A bioinfonnatics approach to the study of the transcriptional regulation of AMPA Glutamate receptors (GRIAs) and genes whose expression are co-regulated with GRIAs
Abstract
It was postulated that each gene has three main sets of transcriptional elements: one which is gene-specific, one which is family-specific, and a third which is tissue-specific. The starting hypothesis for this project had been: "Each family of genes has a distinct set of transcriptional elements that is unique to this family". The primary aim of this project was therefore the identification of the family-specific set of transcriptional elements within the AMPA receptor gene family. The question then is how one measures or identifies this uniqueness within the promoters of this family of genes. The answer seemed to lie in making an assessment of the promoters of this family of genes
against a background of a comprehensive set of promoter sequences and in the process, trying to find the transcriptional elements that were present in the AMPA receptor gene promoters but were not so common in the general population of gene promoters. To achieve the primary aim of this project, it was essential that a comprehensive dataset of promoter sequences was available. There are ample data freely available through the web. However, it is often not available in a form that we might want it in. Another problem that one constantly encounters is the lack of general consensus among the research community in agreeing on a standard annotation. For example, a gene can sometimes be given 2 or 3 different names by different laboratories which have successfully cloned the same gene.
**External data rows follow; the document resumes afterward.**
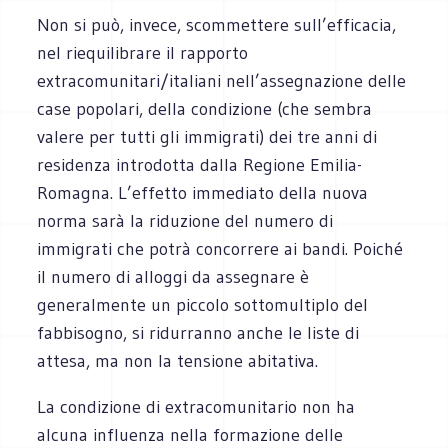
Non si può, invece, scommettere sull’efficacia,
nel riequilibrare il rapporto
extracomunitari/italiani nell’assegnazione delle
case popolari, della condizione (che sembra
valere per tutti gli immigrati) dei tre anni di
residenza introdotta dalla Regione Emilia-
Romagna. L’effetto immediato della nuova
norma sarà la riduzione del numero di
immigrati che potrà concorrere ai bandi. Poiché
il numero di alloggi da assegnare è
generalmente un piccolo sottomultiplo del
fabbisogno, si ridurranno anche le liste di
attesa, ma non la tensione abitativa.
La condizione di extracomunitario non ha
alcuna influenza nella formazione delle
This, in tum, hinders the data collection process. At the start of this project, there was an existing curated database of experimentally-verified eukaryotic promoter sequences called the Eukaryotic Promoter Database (EPD) and software called Promoter Extraction from GenBank (PEG) which, as its name implies, extracts promoter sequences available through GenBank (Cavin Perier et al., 1998; Zhang & Zhang, 2001; Praz et al., 2002; Schmid et al., 2004). However, limitations existed in both these resources. For EPD, the number of curated promoter sequences available was low and also, the length of these promoter sequences was short. For PEG, the main limitation was that the extraction from GenBank would result in the extraction of sequences of variable lengths.